Warum weinst du?

Dann gingen die Jünger wieder nach Hause. Maria aber stand draußen vor dem Grab und weinte. Während sie weinte, beugte sie sich in die Grabkammer hinein. Da sah sie zwei Engel in weißen Gewändern sitzen, den einen dort, wo der Kopf, den anderen dort, wo die Füße des Leichnams Jesu gelegen hatte. Die Engel sagten zu ihr: „Frau, warum weinst du?“ Sie antwortete ihnen: „Man hat meinen Herrn weggenommen und ich weiß nicht, wohin man ihn gelegt hat.“ Als sie das gesagt hatte, wandte sie sich um und sah Jesus dastehen, wusste aber nicht, dass es Jesus war. Jesus sagte zur ihr: „Frau, warum weinst du? Wen suchst du?“ Sie meinte, es sei der Gärtner und sagte zu ihm: „Herr, wenn du ihn weggebracht hast, sag mir, wohin du ihn gelegt hast. Dann werde ich ihn holen.“ Jesus sagte zu ihr: „Maria!“ Da erkannte sie ihn und sagte auf hebräisch zu ihm: „Rabbuni!“, das heißt Meister. Jesus sagte zu ihr: „Halte mich nicht fest; denn ich bin noch nicht zum Vater hinaufgegangen. Geh aber zu meinen Brüdern und sag ihnen: Ich gehe hinauf zu meinem Vater und zu eurem Vater, meinem Gott und zu eurem Gott.“ Maria von Magdala ging zu den Jüngern und verkündete ihnen: „Ich habe den Herrn gesehen.“ Und sie richtete aus, was er ihr gesagt hatte. (Joh 20, 10-18)

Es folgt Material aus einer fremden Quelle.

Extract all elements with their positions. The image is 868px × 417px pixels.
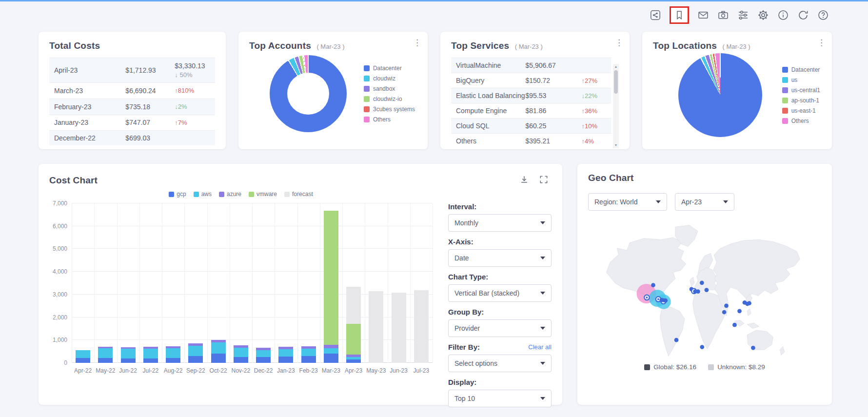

Nach dem Schweigen des Karsamstags sind die ersten Worte des Auferstandenen im Ostergarten: „Warum weinst du? Wen suchst du?“ Diese Frage ist geradezu eine Definition des Menschen: Wir alle sind wie Maria aus Magdala (und wie die beiden ersten Jünger, die den Täufer Johannes verlassen haben, s. Joh 1, 38) Suchende, voller Sehnsucht.Maria trauert um Jesus und weil sie ihn vermisst, macht sie sich auf den Weg. Sie verlässt ihr Haus, als es noch dunkel ist, draußen und in ihrem Herzen.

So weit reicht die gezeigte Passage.